Hoy este paisaje doméstico ha sido erradicado, se ha atomizado, cada
individuo mira lo que quiere en su tableta, en su habitación y en solitario y,
el aparato de televisión, que se parece cada vez más a un monitor de ordenador,
o a una pantalla de cine, subsiste gracias a las películas y a los partidos de
fútbol, los dos espectáculos que son capaces, todavía, de congregar a un grupo
de personas que atiende a una sola propuesta. Desde luego que la tableta tiene
enormes ventajas sobre la televisión, no está sujeta a un horario, se puede
hacer una pausa o repetir una escena, se pueden ver producciones de todo el
mundo y puede evitarse la publicidad; pero estas contundentes ventajas solo lo
serán de verdad si somos conscientes de lo que esa misma tableta nos ha
arrebatado.
La imagen que ilustra de verdad la atomización que producen estos aparatos
electrónicos, es la del individuo que escucha música enchufado a unos cascos.
La calle está llena de gente que lleva cascos, cada vez más ostentosos, y que
con frecuencia van cantando la canción que solo ellos oyen; van atendiendo
parcialmente los accidentes del camino y transmitiendo a los que se topan con
ellos, el mensaje que pretendo atrapar desde que comenzaron estas líneas: aquí voy,
en medio de la multitud, completamente solo.
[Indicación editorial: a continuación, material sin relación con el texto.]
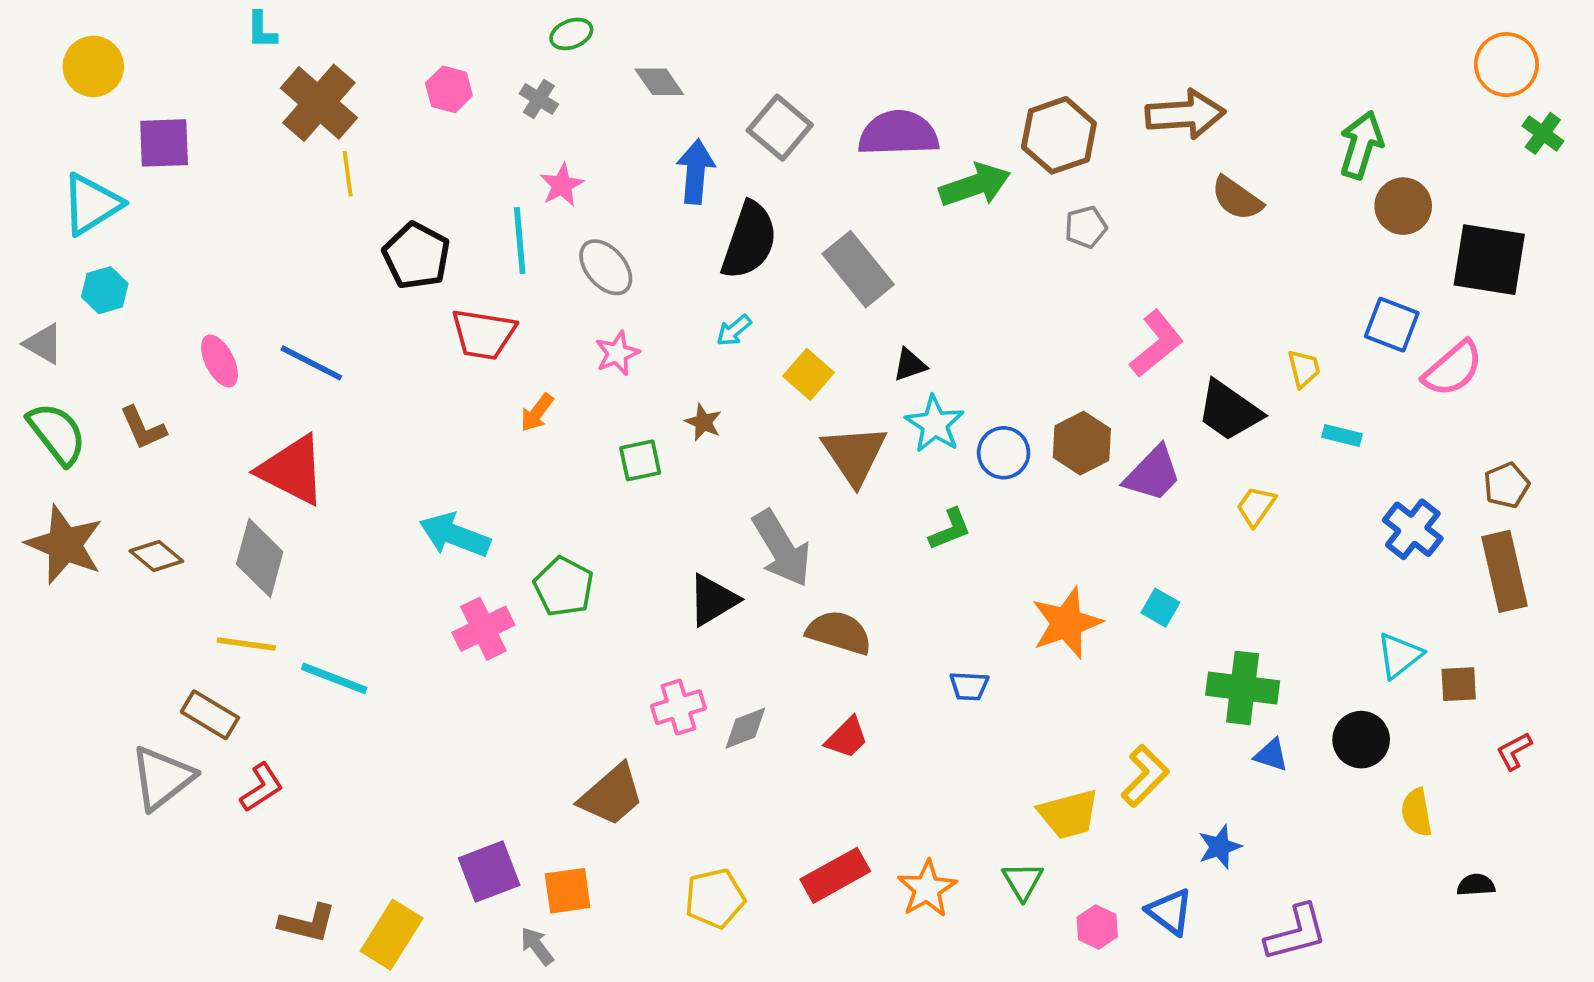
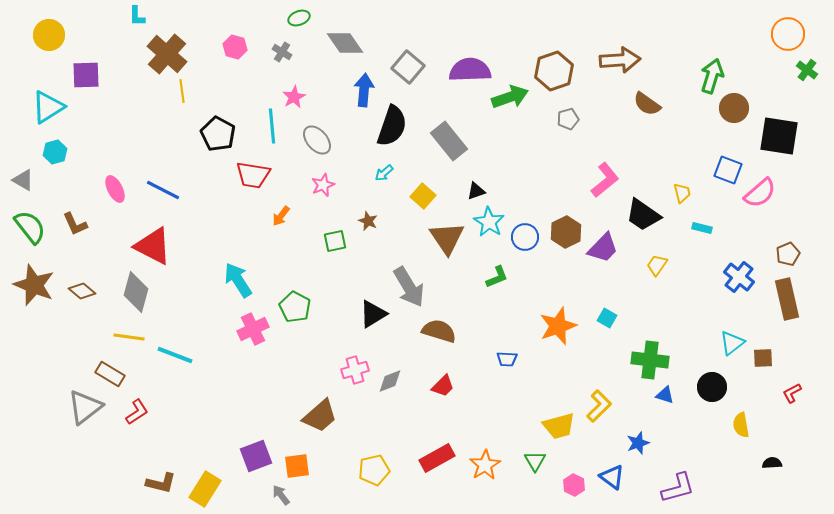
gray diamond: (659, 82) -> (345, 43), size x1.4
cyan arrow: (455, 535) -> (238, 280), turned 36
Pensemos en lo que era escuchar música en el siglo XX, era el acto
colectivo por excelencia, se ponía un disco que oían los demás y la obra
musical generaba una conversación, un intercambio de ideas, una convivencia,
cosa que todavía puede hacerse hoy pero que ya ha caído en desuso, porque lo de
hoy es lo atómico, el individuo solo con sus cascos. Y como complemento de esta
nueva tendencia, también la música se ha atomizado, ya nadie escucha un disco
completo, la música se vende por canciones, a pedazos.
Pensando desde la paranoia, parece que alguien se ha puesto a aplicar
aquella máxima de divide y vencerás, o mejor: atomiza y tendrás una multitud de
individuos solitarios, dóciles y cobardes.